Catherine Fournier won her bet: by acceding to the town hall of Longueuil on Sunday evening, she became the youngest mayoress in recent history of the five largest municipalities in Quebec. The 29-year-old will therefore leave the provincial scene, which risks causing a by-election in the riding of Marie-Victorin in the coming months.
“Well done, well done, well done! », Chanted jubilant activists at the stroke of 8:30 pm, while the victory of the young woman was announced on the giant screen, barely 30 minutes after the closing of the polling stations.
The new mayoress, who is due to address the crowd during the evening, quickly thanked voters on her Twitter account. “What an honor. What a privilege. What a responsibility. Thank you, thank you to each of you. I promise you one thing: I will do anything to live up to the confidence you have shown in me today. Let’s write the rest together, ”she wrote.
It is at the Théâtre de la Providence of the College Notre-Dame-de-Lourdes that the troops of Catherine Fournier held their election evening on Sunday.
From the start, expectations were very high. Busy “to get out the vote” until the closing of the polling stations at 8 pm, the team of the young woman confided in the early evening that the objective is “to obtain a majority at the hotel of city ”.
Catherine Fournier’s lead in the polls in recent weeks seemed almost insurmountable. According to a Mainstreet poll commissioned by his own party in October, Mr.me Fournier collected 46% of the votes. On October 21, a CROP-Radio-Canada poll gave him 33% of the votes, against 10% for Josée Latendresse, 6% for Jean-Marc Léveillé and 4% for Jacques Létourneau.

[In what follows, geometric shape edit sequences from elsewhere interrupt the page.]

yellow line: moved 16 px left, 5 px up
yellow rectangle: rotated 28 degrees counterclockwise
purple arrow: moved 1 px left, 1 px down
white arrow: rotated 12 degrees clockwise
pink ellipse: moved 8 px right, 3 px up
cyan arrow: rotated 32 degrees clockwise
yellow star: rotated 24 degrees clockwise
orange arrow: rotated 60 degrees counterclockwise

In Longueuil, the municipal campaign mainly focused on three main themes, namely public transportation and the arrival of the Réseau express métropolitain (REM), the affordable housing crisis and the environment.
An election that announces another
About 33.08% of voters exercised their right to vote in Longueuil, according to a provisional report established by Elections Longueuil shortly after 8 p.m. Sunday evening.

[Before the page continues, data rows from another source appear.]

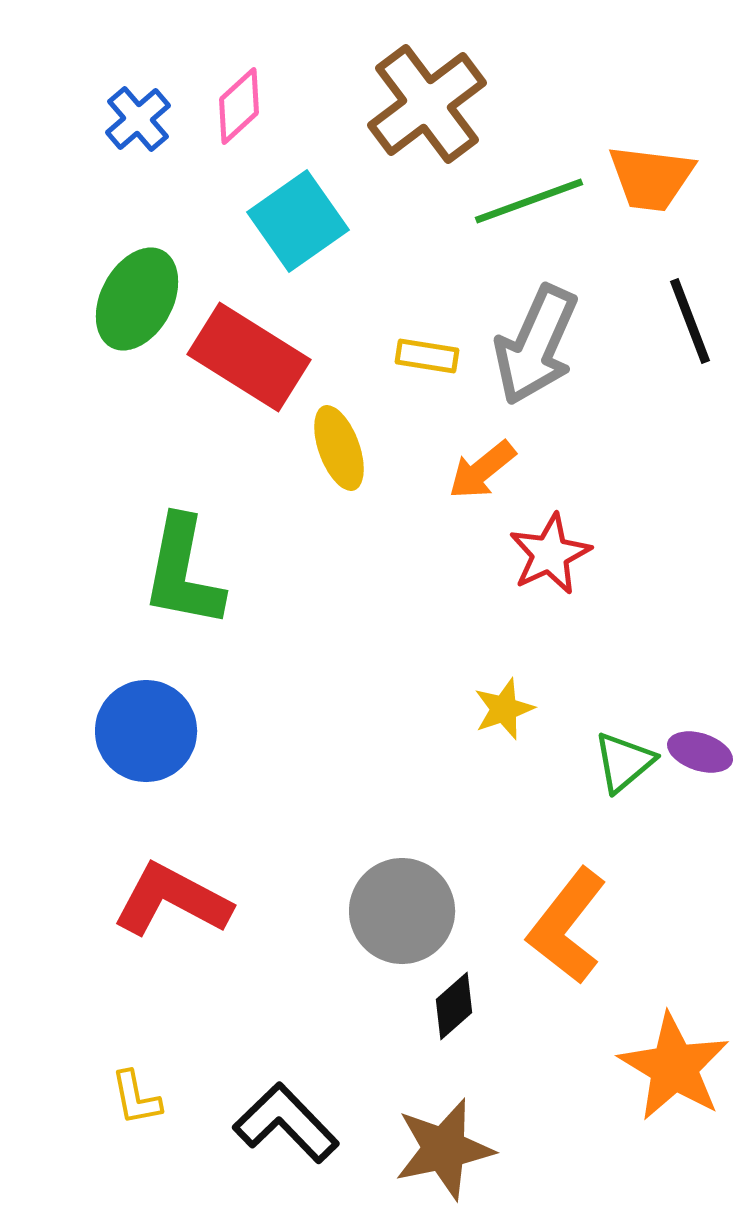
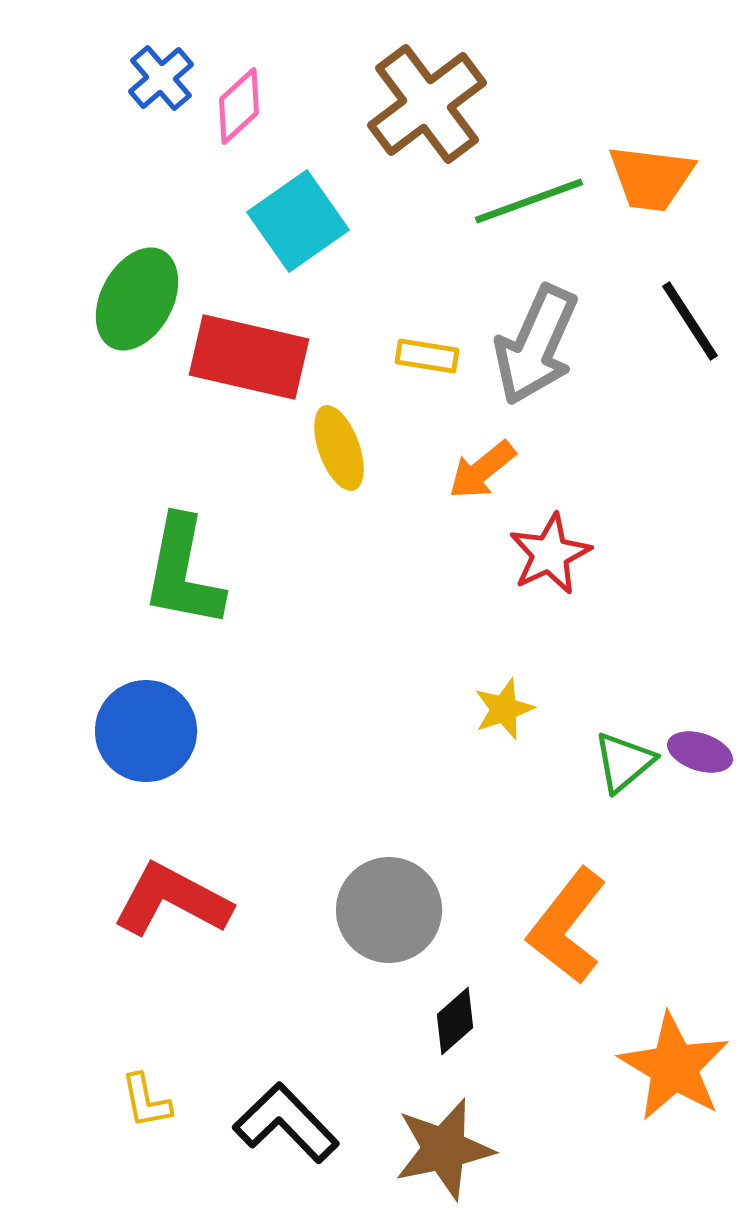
blue cross: moved 23 px right, 41 px up
black line: rotated 12 degrees counterclockwise
red rectangle: rotated 19 degrees counterclockwise
gray circle: moved 13 px left, 1 px up
black diamond: moved 1 px right, 15 px down
yellow L-shape: moved 10 px right, 3 px down
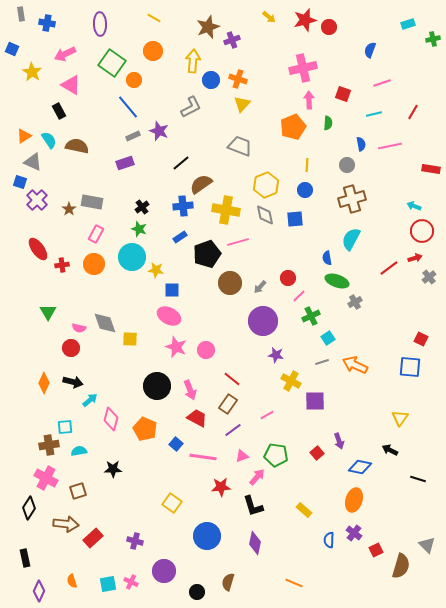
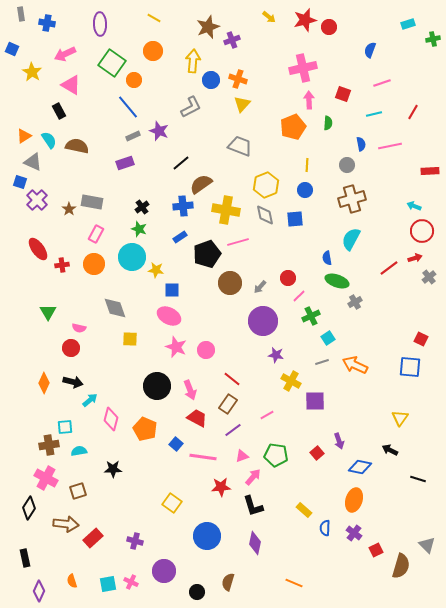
red rectangle at (431, 169): moved 1 px left, 2 px down; rotated 12 degrees counterclockwise
gray diamond at (105, 323): moved 10 px right, 15 px up
pink arrow at (257, 477): moved 4 px left
blue semicircle at (329, 540): moved 4 px left, 12 px up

This is 13% of voters who had voted in advance last weekend, which was almost double the meager 7.65% of voters who had expressed their vote in advance in 2017. That year, the overall turnout in municipal elections was 33.1%. Everything therefore indicates that the participation rate will be very similar again this year.

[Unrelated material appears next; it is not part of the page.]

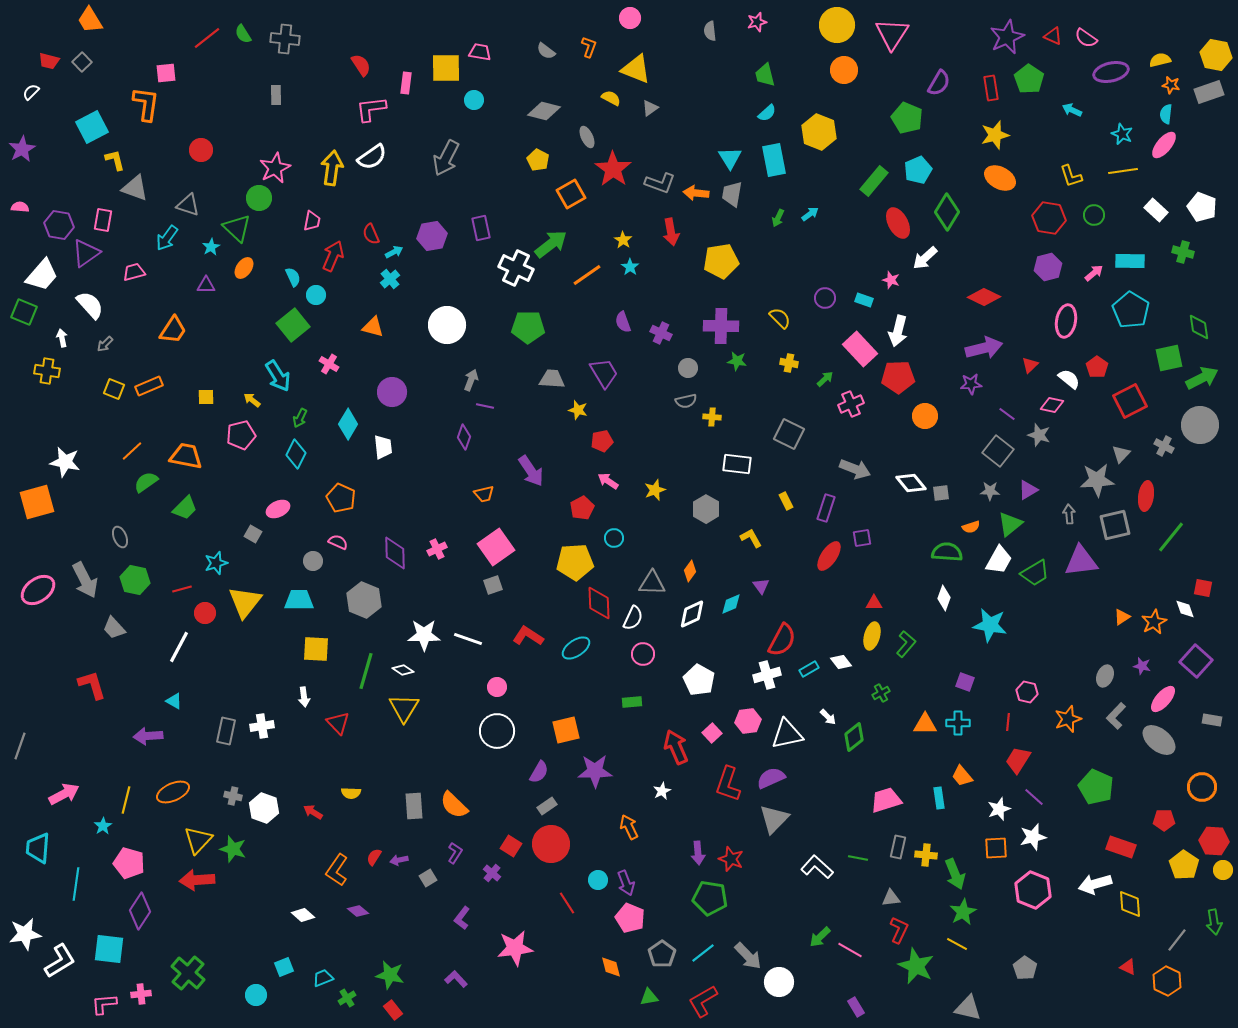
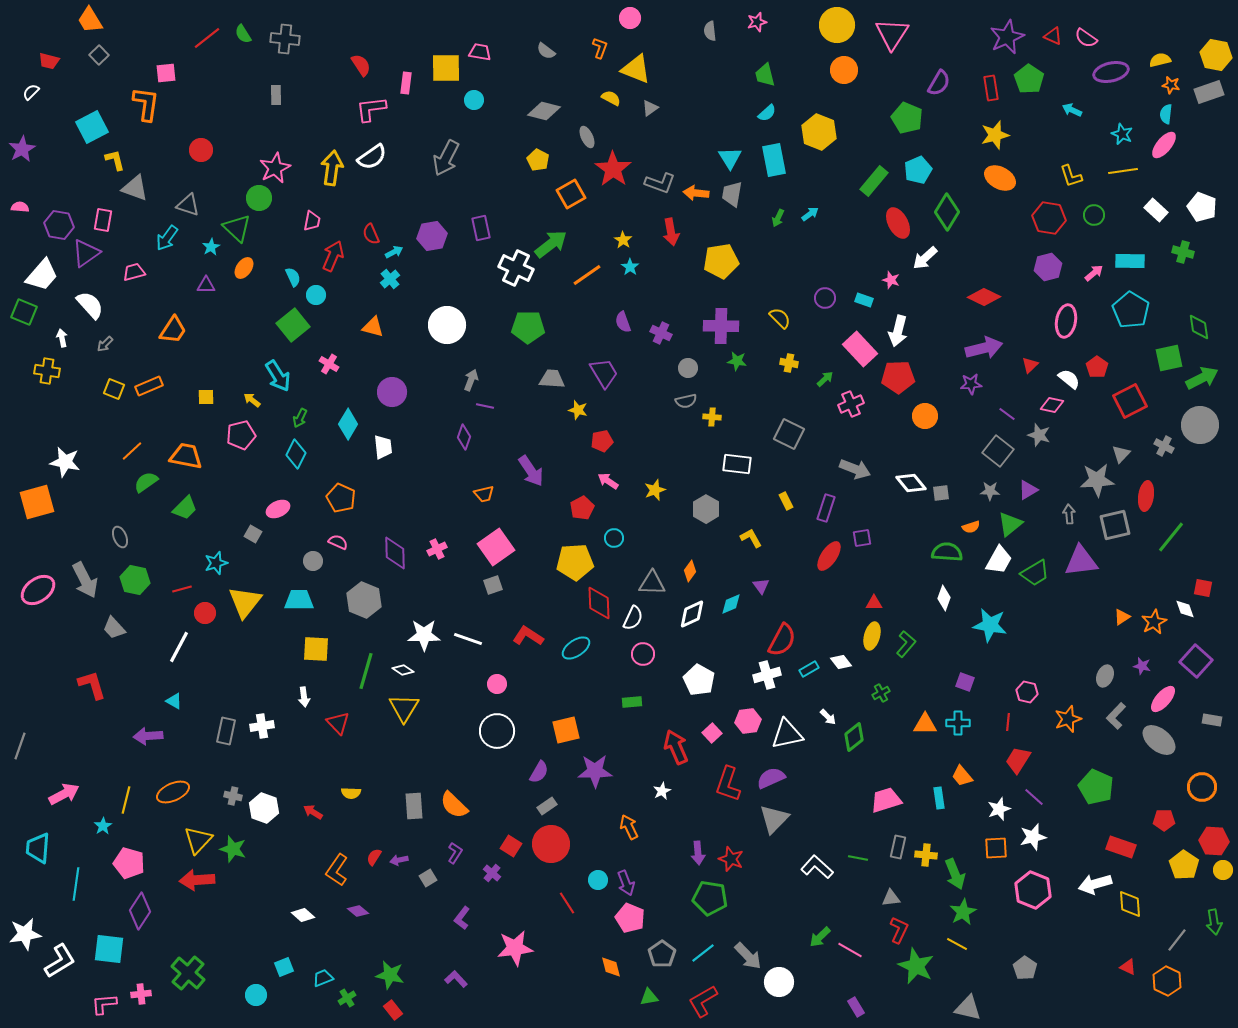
orange L-shape at (589, 47): moved 11 px right, 1 px down
gray square at (82, 62): moved 17 px right, 7 px up
pink circle at (497, 687): moved 3 px up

The election of Catherine Fournier as mayor means that a provincial by-election should soon be held in Longueuil, in the riding of Marie-Victorin, which the young woman has represented so far.
Recall that Mme Fournier was narrowly re-elected in Marie-Victorin, under the PQ banner, in 2018. In March 2019, however, she slammed the door of the Parti Québécois (PQ), saying that it “is useless to want desperately to save the trunk or branches of a withering tree ”. At that moment, she had also hammered that the PQ was no longer the right vehicle to achieve independence. Since then, it has sat as an independent.